DATA UNDER STUDY: Begin

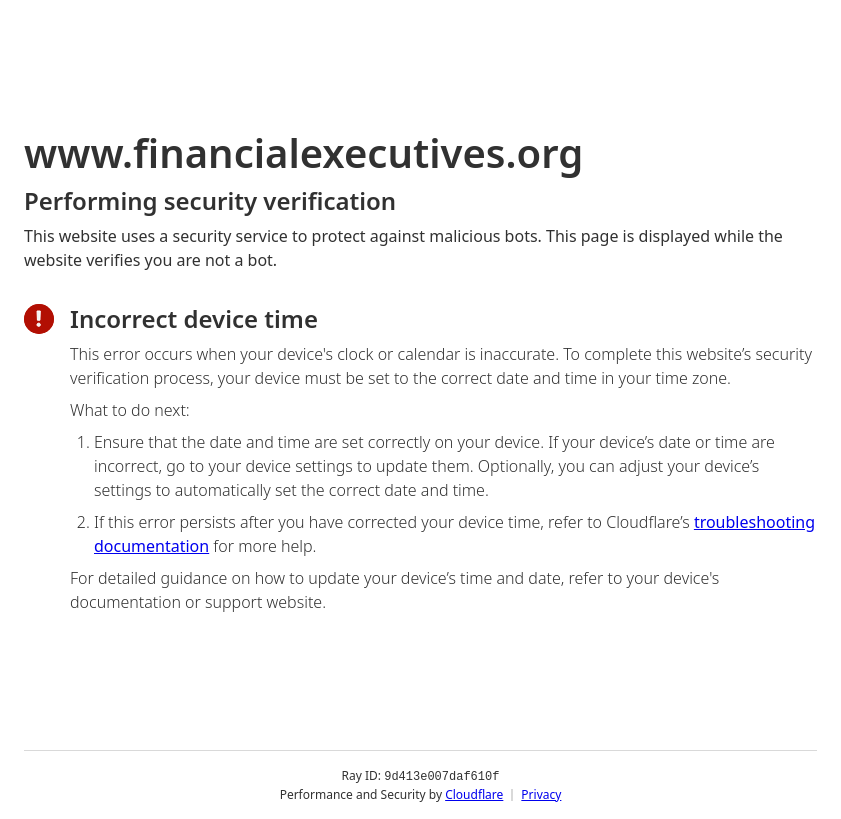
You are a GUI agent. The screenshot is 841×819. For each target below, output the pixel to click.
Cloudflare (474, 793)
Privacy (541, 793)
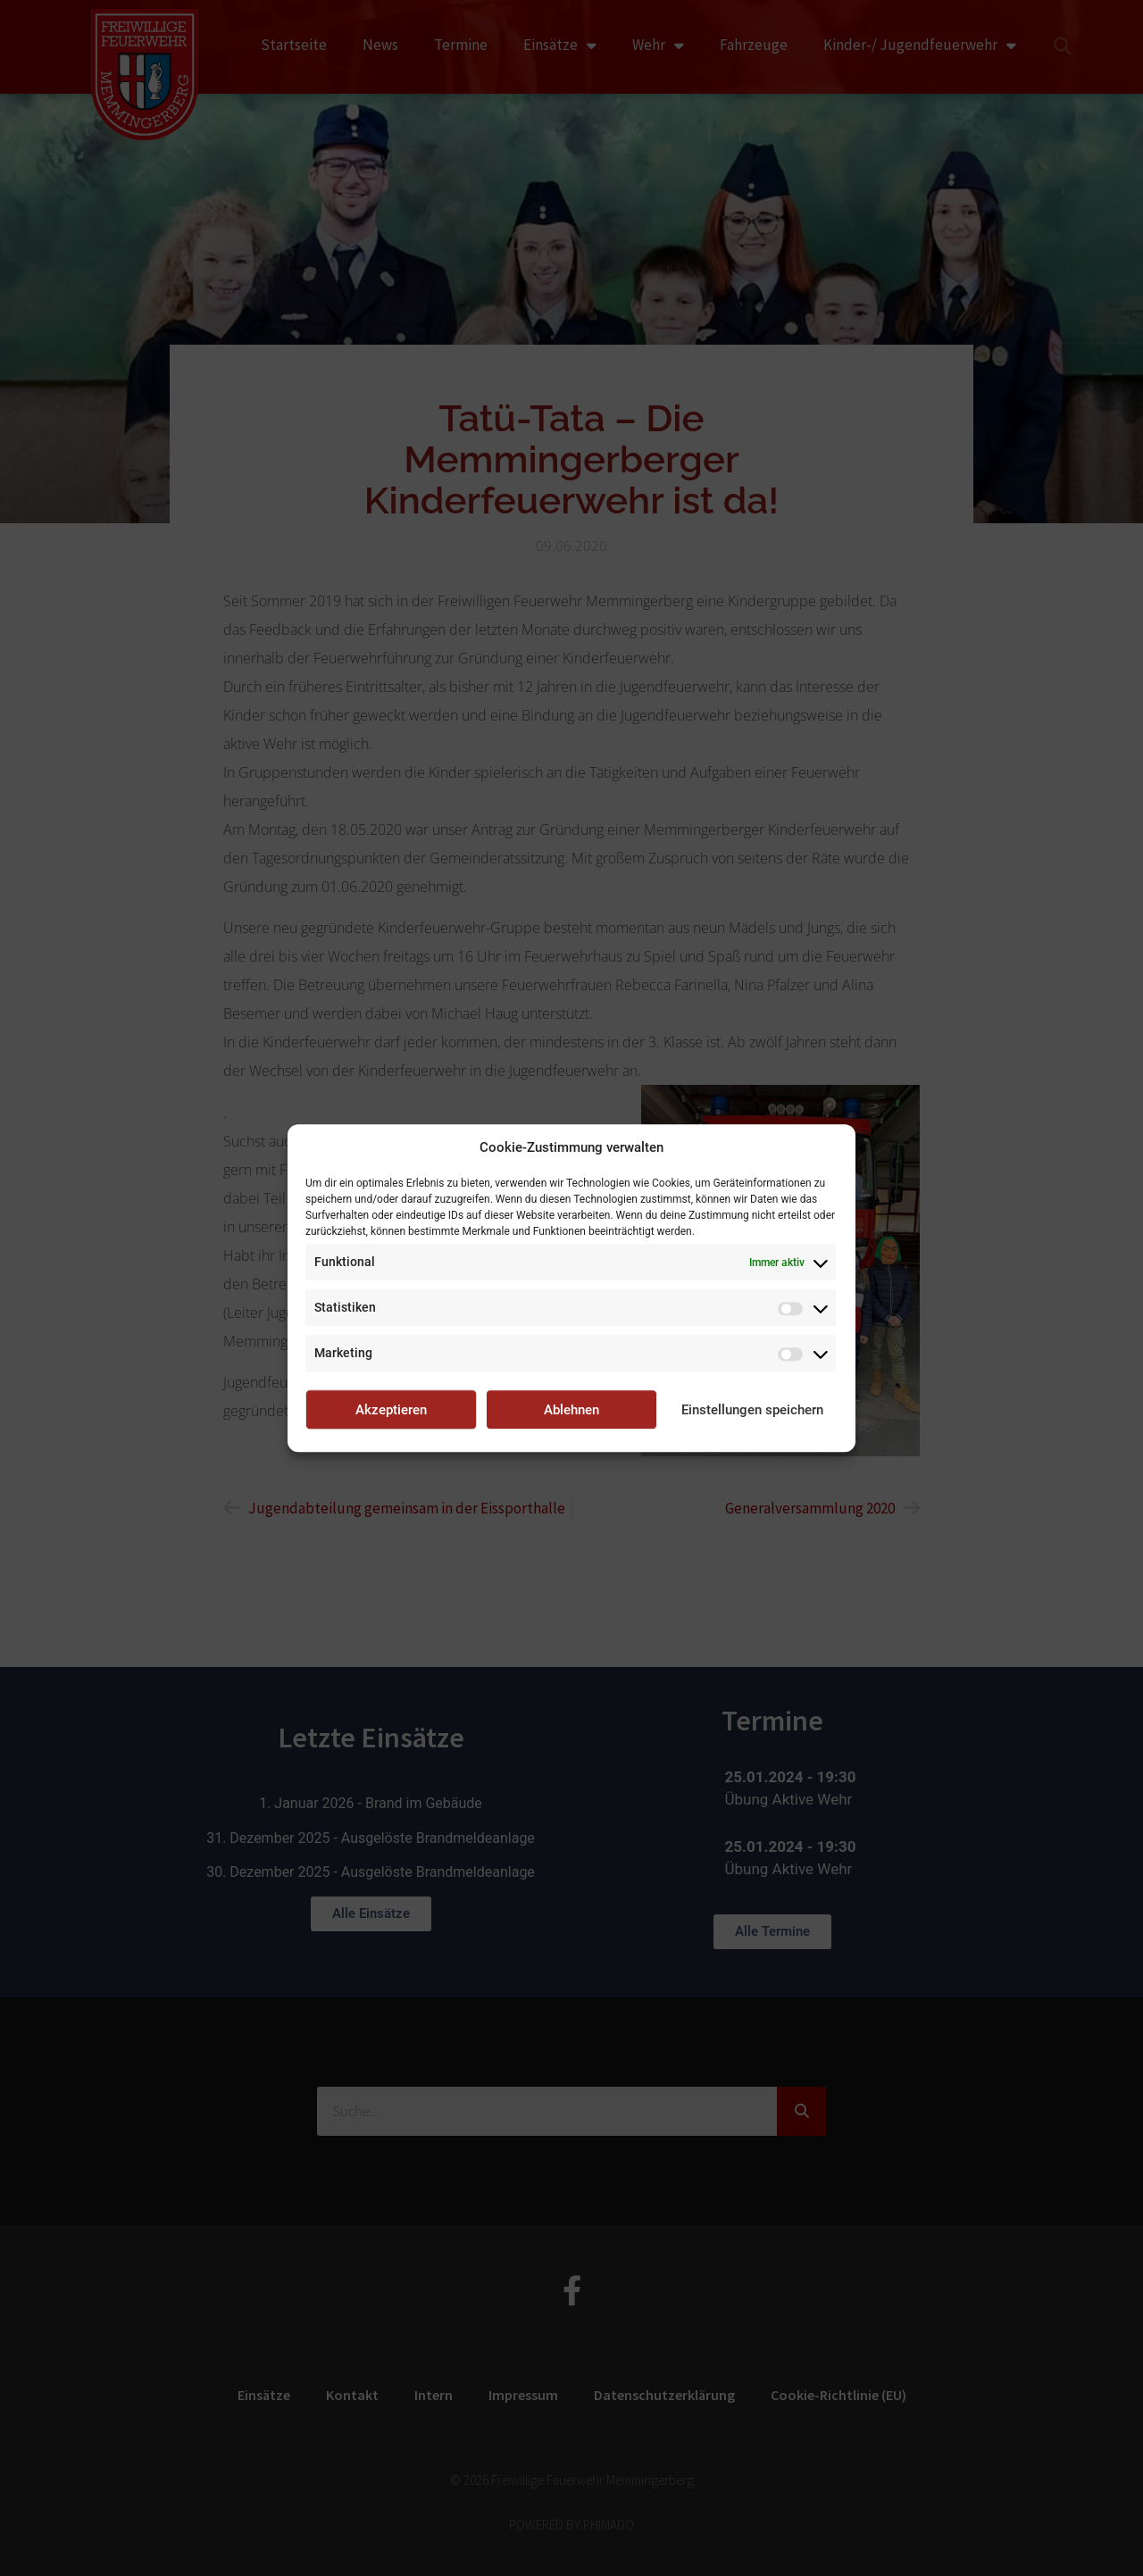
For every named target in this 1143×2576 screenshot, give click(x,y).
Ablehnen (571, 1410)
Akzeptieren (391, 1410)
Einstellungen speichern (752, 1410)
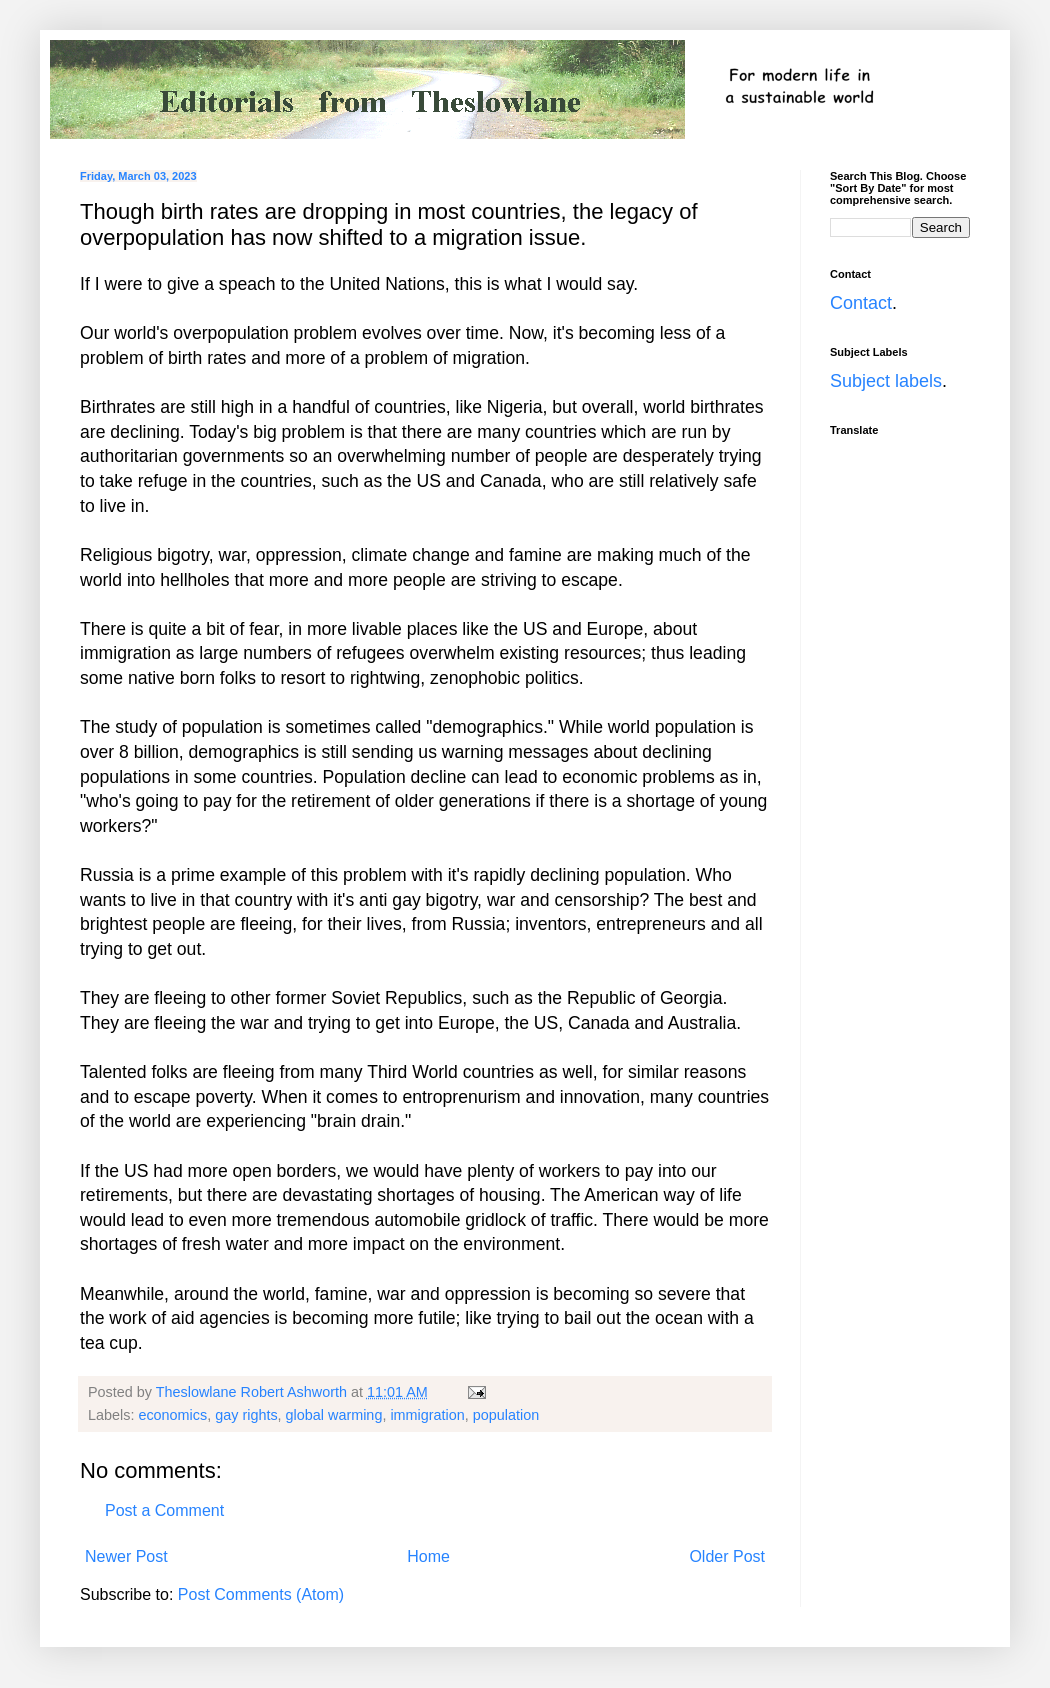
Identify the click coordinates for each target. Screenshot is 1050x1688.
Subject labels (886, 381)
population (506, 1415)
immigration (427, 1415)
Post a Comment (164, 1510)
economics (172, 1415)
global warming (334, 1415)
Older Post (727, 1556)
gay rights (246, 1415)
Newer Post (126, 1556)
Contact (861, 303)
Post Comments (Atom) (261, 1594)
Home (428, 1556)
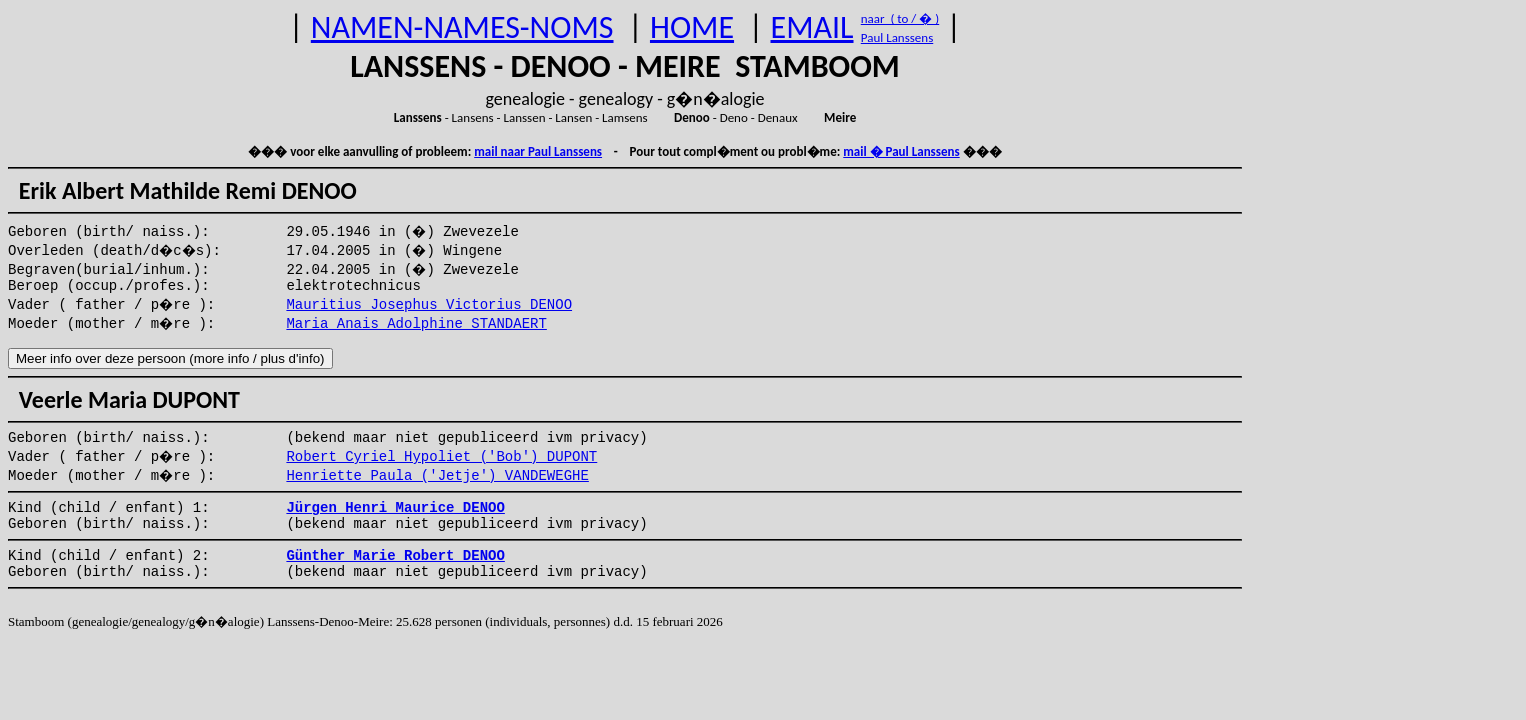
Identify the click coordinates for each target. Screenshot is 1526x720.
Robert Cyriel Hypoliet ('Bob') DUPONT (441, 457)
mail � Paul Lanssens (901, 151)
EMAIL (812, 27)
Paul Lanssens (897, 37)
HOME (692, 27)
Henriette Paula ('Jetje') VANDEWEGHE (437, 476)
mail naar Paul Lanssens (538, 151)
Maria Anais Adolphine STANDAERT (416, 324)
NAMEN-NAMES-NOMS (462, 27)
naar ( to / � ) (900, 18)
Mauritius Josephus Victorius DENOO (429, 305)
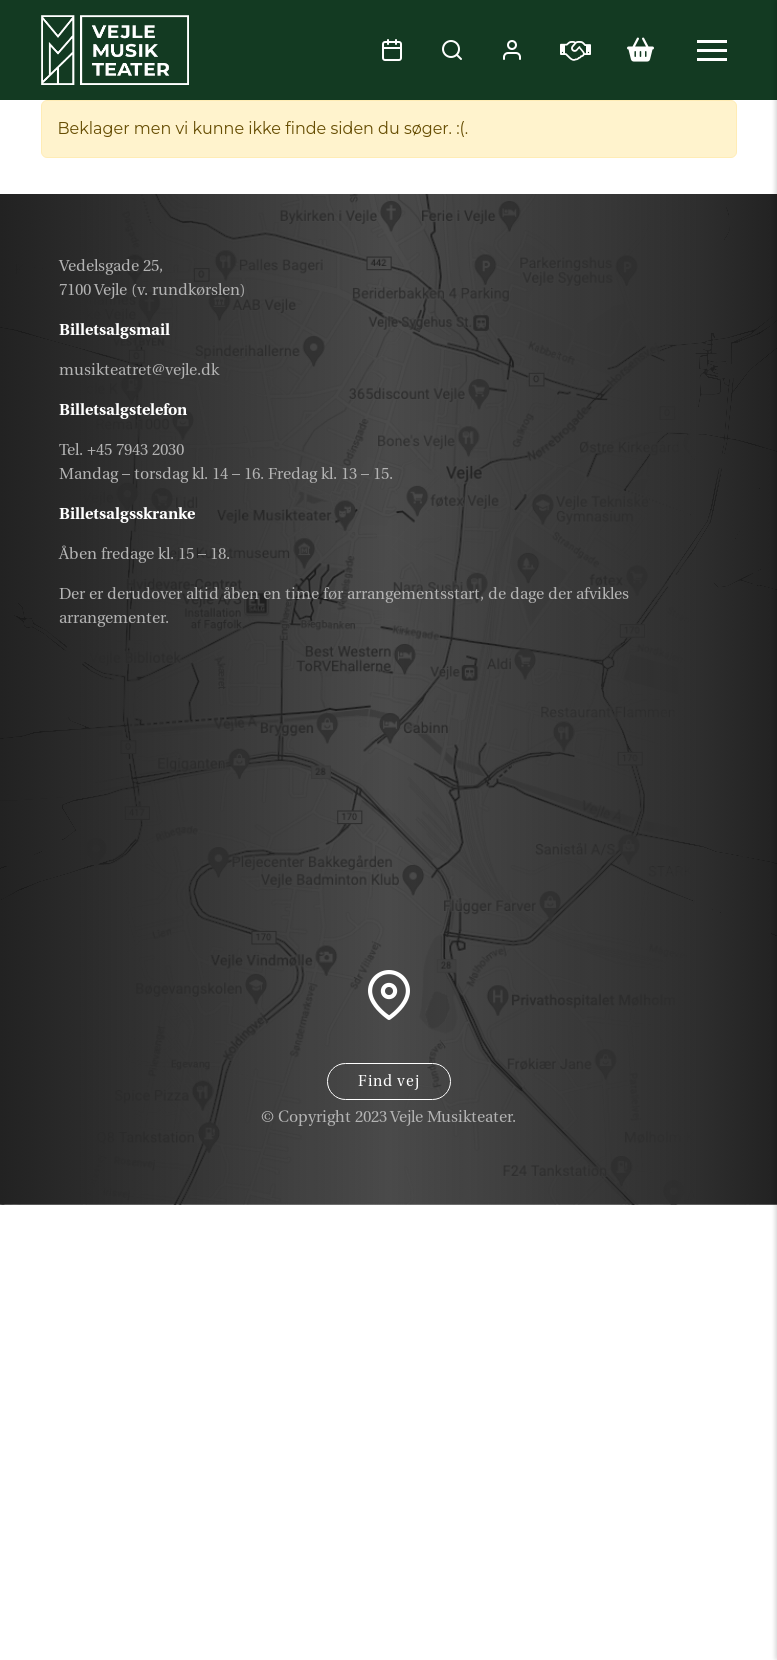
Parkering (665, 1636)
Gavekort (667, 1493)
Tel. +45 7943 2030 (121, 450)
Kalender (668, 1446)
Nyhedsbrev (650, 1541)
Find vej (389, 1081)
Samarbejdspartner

DATA UNDER STUDY: End

TASK TO COMPLETE >> Repeat the listing above exactly, omitting the pictures it contains.

ANSWER FOR THE TASK >>
You are a GUI agent. The screenshot is 841×819. For each target below, output the pixel to click.
Cloudflare (474, 793)
Privacy (541, 793)
For every named target in this 1143×2576 screenshot, give click(x,y).
Ablehnen (571, 1410)
Akzeptieren (391, 1410)
Einstellungen speichern (752, 1410)
Identify the click coordinates for each target. Screenshot is 1050x1688.
Subject labels (886, 381)
population (506, 1415)
immigration (427, 1415)
Post a Comment (164, 1510)
economics (172, 1415)
global warming (334, 1415)
Older Post (727, 1556)
gay rights (246, 1415)
Newer Post (126, 1556)
Contact (861, 303)
Post Comments (Atom) (261, 1594)
Home (428, 1556)
Identify the click coordinates for each target. Screenshot is 1526x720.
Robert Cyriel Hypoliet ('Bob') DUPONT (441, 457)
mail � Paul Lanssens (901, 151)
EMAIL (812, 27)
Paul Lanssens (897, 37)
HOME (692, 27)
Henriette Paula ('Jetje') VANDEWEGHE (437, 476)
mail naar Paul Lanssens (538, 151)
Maria Anais Adolphine STANDAERT (416, 324)
NAMEN-NAMES-NOMS (462, 27)
naar ( to / � ) (900, 18)
Mauritius Josephus Victorius DENOO (429, 305)
Parkering (665, 1636)
Gavekort (667, 1493)
Tel. +45 7943 2030 (121, 450)
Kalender (668, 1446)
Nyhedsbrev (650, 1541)
Find vej (389, 1081)
Samarbejdspartner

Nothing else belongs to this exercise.